Когда он вернулся домой, сверху просачивался на лестницу слабый, нерешительный свет. Он старался передвигаться как можно тише, однако башмаки его для того и созданы были, чтобы производить побольше шуму. В этом состояло их назначение.

— Билли? — приплыл сверху вместе со светом голос матери.

Он замер на площадке лестницы, втянул сквозь зубы воздух.

— Да, ма.

«Пропусти меня в мою комнату. Все, чего я хочу, все, в чем нуждаюсь, — это темнота и покой». Он поднялся по лестнице и уже прошел половину коридора, когда из своей комнаты выступила и остановила его полной заботы улыбкой мать, казавшаяся в ее розовом халате пухленькой и словно светящейся.

— Уже поздно, — сказала она.

— Знаю. Знаю, что поздно.

Он стоял посреди коридора в башмаках и кожаной куртке, не глядя на мать. Понимал, что от него несет водкой и коровьим навозом. И что на лице его кровь.
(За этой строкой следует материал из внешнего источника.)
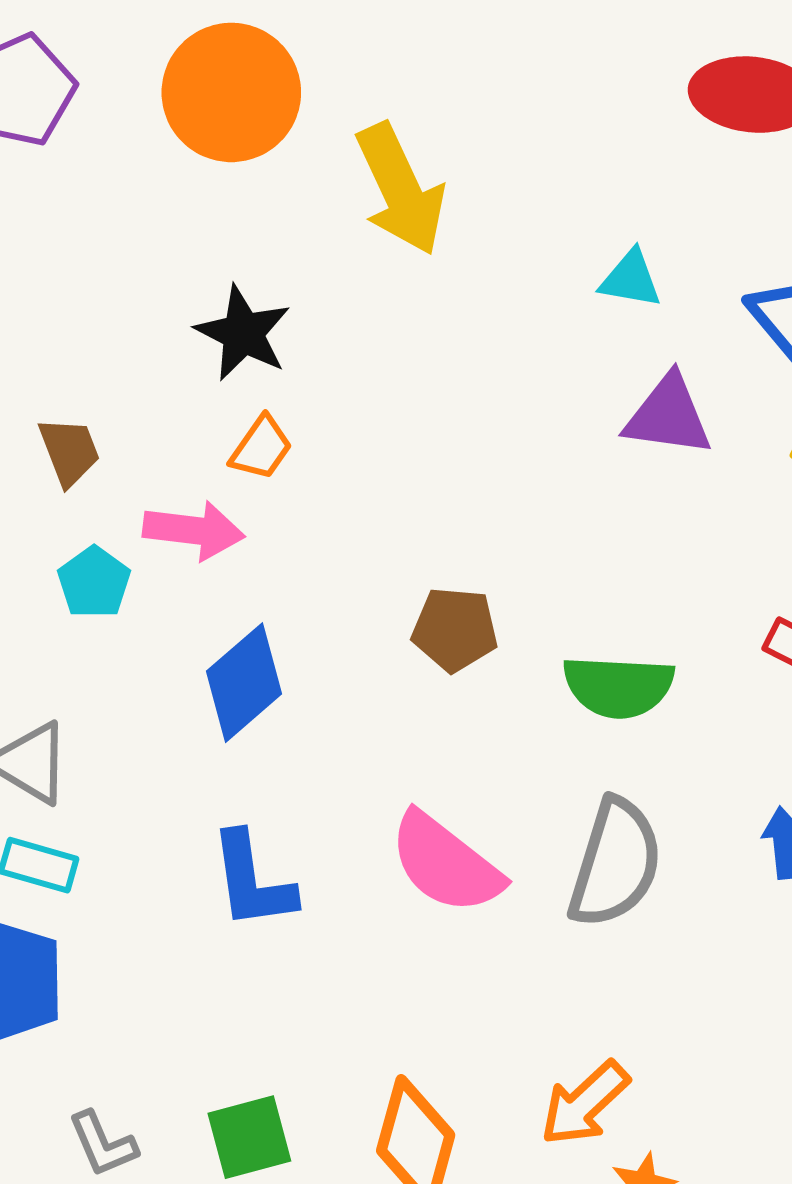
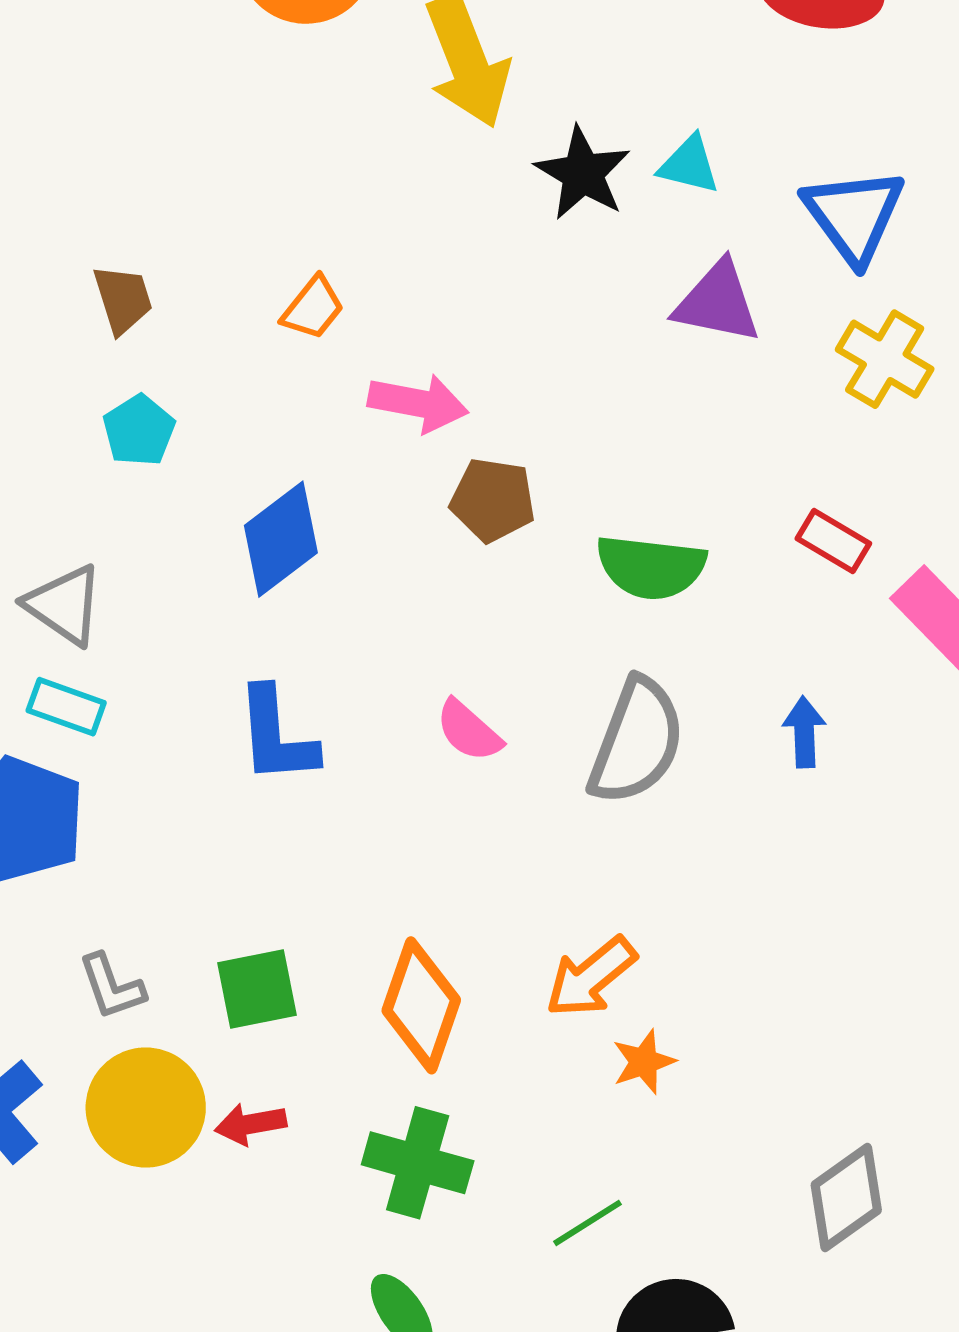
black star: (243, 333) -> (583, 173), moved
pink arrow: (194, 530) -> (418, 403), moved
pink semicircle: (446, 863) -> (469, 731), size x0.6

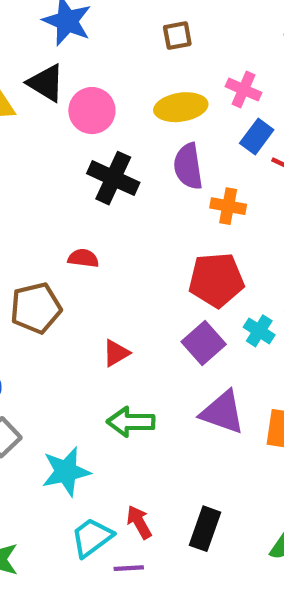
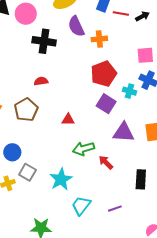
red triangle: (116, 353) -> (68, 120), turned 48
red arrow: (139, 522) -> (106, 162), moved
black rectangle: (205, 529) -> (141, 179), moved
purple line: (129, 568) -> (115, 209), moved

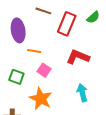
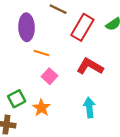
green square: (16, 77) -> (17, 99), moved, turned 35
orange star: (41, 99) -> (41, 108), size x0.7

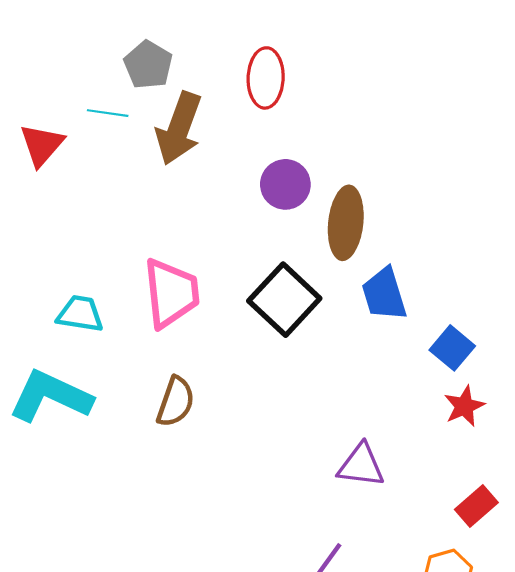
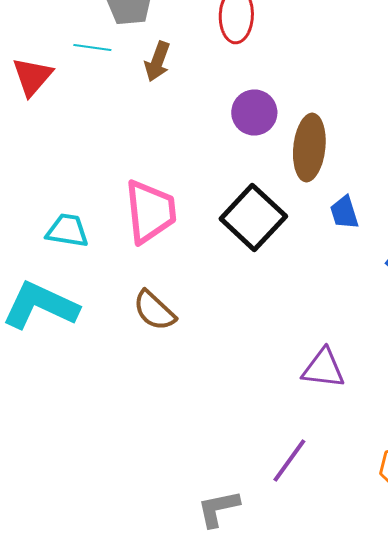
brown arrow: (179, 128) -> (157, 62), size x0.6
blue trapezoid: (384, 294) -> (344, 212), size x0.7
brown semicircle: (176, 402) -> (154, 310), turned 114

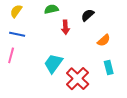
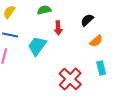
black semicircle: (88, 15) -> (87, 20), moved
cyan trapezoid: (53, 63) -> (37, 46), moved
— Видел бы ты себя, — сказала мать. — Чем занимался?

— Да ничем особенным, — ответил он. Лучше бы у него была такая же мать, как у Бикса, только и знавшая, что бродить с коктейлем по комнатам. Не нуждавшаяся ни в чем, кроме «Кента», шотландского виски и собственной ожесточенной, умудренной персоны.

— А что у тебя со лбом? — спросила она. — Ты поранился?

— Нет. Целехонек. И хочу спать.

Она попыталась дотронуться до его лба, но он отшагнул назад, стукнув тяжелыми подошвами. Впрочем, за рукав она его все же поймала. У Билли сдавило грудь, и он снова втянул в себя воздух сквозь сжатые зубы, вдохнуть по-настоящему почему-то не удалось. В последнее время на него нападали такие приступы удушья, впрочем, он никому о них не говорил. Просто подозревал, что у него рак легких.

— Студенту Гарварда так вести себя не подобает, — веселым шепотком сообщила мать.

— Я не студент Гарварда, ма.

— Ты станешь им в сентябре, Билли. Ты хоть понимаешь, как сильно ты отличаешься от всех остальных? И сколько с тобой еще всего случится?

— А может, я и не хочу учиться в Гарварде?

— Не говори глупостей. Ты в это столько труда вложил.

— Я пока никому о Гарварде не говорил. Ни Биксу, ни Ларри — никому. Никто ничего не знает.

Она подступила поближе к нему. От нее пахло сном, пудрой и чем-то еще, неясным, но вкрадчиво сладким, напугавшим его.

— Бикс и Ларри, — повторила она. — Ты бы с ними поосторожнее был. Слышишь? Бикс и Ларри — они же практически не кто иные, как малолетние преступники.

— Да. Но это мне в них и нравится.

— Милый, — произнесла мать, и шепот ее стал более низким, резким, настойчивым. — Что тебя мучает? Что с тобой?

— Ничего меня мучает, — ровным тоном ответил он. — Я устал. И хочу спать.